Аристарх Доминикович.Да.
Семен Семенович. Теодор Гугу Шульца.
Аристарх Доминикович. Это кто-нибудь, верно, из Коминтерна? Без сомнения, и он виноват. Но ведь он не один, гражданин Подсекальников. Вы напрасно его одного обвиняете. Обвиняйте их всех. Я боюсь, вы еще не совсем понимаете, почему вы стреляетесь. Разрешите, я вам объясню.
Семен Семенович. Ради бога. Пожалуйста.
Аристарх Доминикович. Вы хотите погибнуть за правду, гражданин Подсекальников.
Семен Семенович. А вы знаете, это идея.
Аристарх Доминикович. Только правда не ждет, гражданин Подсекальников. Погибайте скорей. Разорвите сейчас же вот эту записочку и пишите другую. Напишите в ней искренне все, что вы думаете. Обвините в ней искренне всех, кого следует. Защитите в ней нас. Защитите интеллигенцию и задайте правительству беспощадный вопрос: почему не использован в деле строительства такой чуткий, лояльный и знающий человек, каковым, безо всякого спора, является Аристарх Доминикович Гранд-Скубик.
Семен Семенович. Кто?
Аристарх Доминикович. Аристарх Доминикович Гранд-Скубик. Через тире.

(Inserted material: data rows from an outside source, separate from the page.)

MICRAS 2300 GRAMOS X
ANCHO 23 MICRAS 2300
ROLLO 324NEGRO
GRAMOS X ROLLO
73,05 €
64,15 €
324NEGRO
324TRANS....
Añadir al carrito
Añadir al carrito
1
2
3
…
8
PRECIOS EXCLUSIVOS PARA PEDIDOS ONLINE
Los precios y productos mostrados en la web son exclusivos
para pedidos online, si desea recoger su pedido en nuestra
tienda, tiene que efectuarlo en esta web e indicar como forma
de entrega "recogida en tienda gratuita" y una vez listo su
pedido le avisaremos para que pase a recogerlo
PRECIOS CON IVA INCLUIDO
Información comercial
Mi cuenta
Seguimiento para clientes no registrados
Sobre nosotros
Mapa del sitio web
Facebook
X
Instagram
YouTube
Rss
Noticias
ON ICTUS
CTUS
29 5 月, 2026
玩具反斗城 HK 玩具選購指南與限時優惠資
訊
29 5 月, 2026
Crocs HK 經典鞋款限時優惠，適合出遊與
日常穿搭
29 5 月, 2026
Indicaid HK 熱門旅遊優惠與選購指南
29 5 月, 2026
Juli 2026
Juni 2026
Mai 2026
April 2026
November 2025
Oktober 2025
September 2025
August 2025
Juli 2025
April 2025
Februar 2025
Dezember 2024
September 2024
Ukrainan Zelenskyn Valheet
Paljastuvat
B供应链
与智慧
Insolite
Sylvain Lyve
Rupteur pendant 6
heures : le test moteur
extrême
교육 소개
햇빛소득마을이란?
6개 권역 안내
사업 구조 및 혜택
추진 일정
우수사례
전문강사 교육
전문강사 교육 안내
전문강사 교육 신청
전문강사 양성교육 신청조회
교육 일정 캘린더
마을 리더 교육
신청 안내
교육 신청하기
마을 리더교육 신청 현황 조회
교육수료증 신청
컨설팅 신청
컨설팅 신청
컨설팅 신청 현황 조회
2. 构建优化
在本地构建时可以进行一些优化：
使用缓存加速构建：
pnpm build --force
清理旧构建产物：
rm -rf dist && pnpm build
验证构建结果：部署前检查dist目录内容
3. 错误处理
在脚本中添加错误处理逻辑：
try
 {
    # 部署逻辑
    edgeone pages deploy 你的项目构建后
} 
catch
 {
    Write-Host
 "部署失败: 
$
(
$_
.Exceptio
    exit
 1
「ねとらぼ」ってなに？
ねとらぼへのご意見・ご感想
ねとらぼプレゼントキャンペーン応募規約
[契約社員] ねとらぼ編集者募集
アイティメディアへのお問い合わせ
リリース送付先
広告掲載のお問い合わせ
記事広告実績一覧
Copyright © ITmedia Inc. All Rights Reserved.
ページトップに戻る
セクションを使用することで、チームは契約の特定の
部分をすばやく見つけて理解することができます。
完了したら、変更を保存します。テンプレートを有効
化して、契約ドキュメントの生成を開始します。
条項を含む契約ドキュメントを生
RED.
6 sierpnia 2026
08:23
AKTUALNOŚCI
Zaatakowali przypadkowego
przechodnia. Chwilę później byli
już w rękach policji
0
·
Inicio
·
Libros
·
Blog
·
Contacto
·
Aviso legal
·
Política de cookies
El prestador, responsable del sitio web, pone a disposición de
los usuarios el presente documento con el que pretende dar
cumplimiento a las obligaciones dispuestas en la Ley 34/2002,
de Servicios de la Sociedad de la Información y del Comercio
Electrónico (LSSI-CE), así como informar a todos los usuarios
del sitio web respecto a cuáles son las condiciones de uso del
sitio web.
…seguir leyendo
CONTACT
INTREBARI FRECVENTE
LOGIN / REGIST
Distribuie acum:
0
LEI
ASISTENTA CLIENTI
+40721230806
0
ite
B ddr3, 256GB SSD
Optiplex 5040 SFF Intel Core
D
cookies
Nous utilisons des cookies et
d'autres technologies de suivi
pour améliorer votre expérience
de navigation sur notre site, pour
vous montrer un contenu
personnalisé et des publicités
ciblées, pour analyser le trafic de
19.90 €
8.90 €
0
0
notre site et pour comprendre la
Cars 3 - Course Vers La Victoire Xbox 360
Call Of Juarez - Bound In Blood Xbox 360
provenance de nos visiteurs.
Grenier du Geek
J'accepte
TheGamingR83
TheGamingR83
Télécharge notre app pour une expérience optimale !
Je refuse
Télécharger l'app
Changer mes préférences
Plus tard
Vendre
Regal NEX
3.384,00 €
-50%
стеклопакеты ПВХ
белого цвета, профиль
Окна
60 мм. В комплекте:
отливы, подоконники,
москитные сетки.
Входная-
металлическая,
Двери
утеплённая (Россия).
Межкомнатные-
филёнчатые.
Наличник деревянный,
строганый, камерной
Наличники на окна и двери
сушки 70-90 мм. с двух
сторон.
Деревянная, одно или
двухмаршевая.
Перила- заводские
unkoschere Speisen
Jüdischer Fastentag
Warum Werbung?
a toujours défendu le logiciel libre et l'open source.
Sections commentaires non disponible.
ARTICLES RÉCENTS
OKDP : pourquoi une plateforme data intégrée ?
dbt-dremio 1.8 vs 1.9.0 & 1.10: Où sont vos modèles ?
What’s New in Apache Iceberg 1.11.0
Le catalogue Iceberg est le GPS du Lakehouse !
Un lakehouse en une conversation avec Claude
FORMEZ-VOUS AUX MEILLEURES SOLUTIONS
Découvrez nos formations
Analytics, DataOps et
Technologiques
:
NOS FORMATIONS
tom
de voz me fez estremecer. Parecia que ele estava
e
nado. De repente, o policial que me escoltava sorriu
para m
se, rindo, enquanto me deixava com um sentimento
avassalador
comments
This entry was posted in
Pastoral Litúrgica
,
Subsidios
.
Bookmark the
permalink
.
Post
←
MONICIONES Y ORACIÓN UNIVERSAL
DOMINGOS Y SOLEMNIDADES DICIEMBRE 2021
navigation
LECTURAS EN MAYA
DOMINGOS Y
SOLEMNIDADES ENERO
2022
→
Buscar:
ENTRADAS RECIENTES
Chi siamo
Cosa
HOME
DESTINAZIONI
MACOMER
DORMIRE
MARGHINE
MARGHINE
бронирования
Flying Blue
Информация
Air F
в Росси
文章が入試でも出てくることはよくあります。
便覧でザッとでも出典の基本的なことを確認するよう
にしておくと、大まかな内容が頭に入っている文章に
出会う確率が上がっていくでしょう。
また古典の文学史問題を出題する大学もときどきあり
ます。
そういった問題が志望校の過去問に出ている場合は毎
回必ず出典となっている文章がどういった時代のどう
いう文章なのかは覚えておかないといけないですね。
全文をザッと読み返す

Семен Семенович. Это кто же такой?
Аристарх Доминикович. Это я. И когда, написавши такую записочку, гражданин Подсекальников, вы застрелитесь, вы застрелитесь, как герой. Выстрел ваш – он раздастся на всю Россию. Он разбудит уснувшую совесть страны. Он послужит сигналом для нашей общественности. Имя ваше прольется из уст в уста. Ваша смерть станет лучшею темой для диспутов. Ваш портрет поместят на страницах газет, и вы станете лозунгом, гражданин Подсекальников.
Семен Семенович. До чего интересно, Аристарх Доминикович. Дальше. Дальше. Еще, Аристарх Доминикович.
Аристарх Доминикович. Вся российская интеллигенция соберется у вашего гроба, гражданин Подсекальников. Цвет страны понесет вас отсюда на улицу. Вас завалят венками, гражданин Подсекальников. Катафалк ваш утонет в цветах, и прекрасные лошади в белых попонах повезут вас на кладбище, гражданин Подсекальников.
Семен Семенович. Елки-палки. Вот это жизнь!
Аристарх Доминикович. Я бы сам застрелился, гражданин Подсекальников, но, к несчастью, не могу. Из-за принципа не могу. (Смотрит на часы.) Значит, так мы условимся. Вы составьте конспектик предсмертной записочки… или, может быть, лучше я сам напишу, а вы просто подпишете и застрелитесь.
Семен Семенович. Нет, зачем же, я сам.
Аристарх Доминикович. Вы Пожарский. Вы Минин, гражданин Подсекальников. Вы – титан. Разрешите прижать вас от имени русской интеллигенции. (Обнимает.) Я не плакал, когда умерла моя мать. Моя бедная мама, гражданин Подсекальников. А сейчас… А сейчас… (Рыдая, уходит.)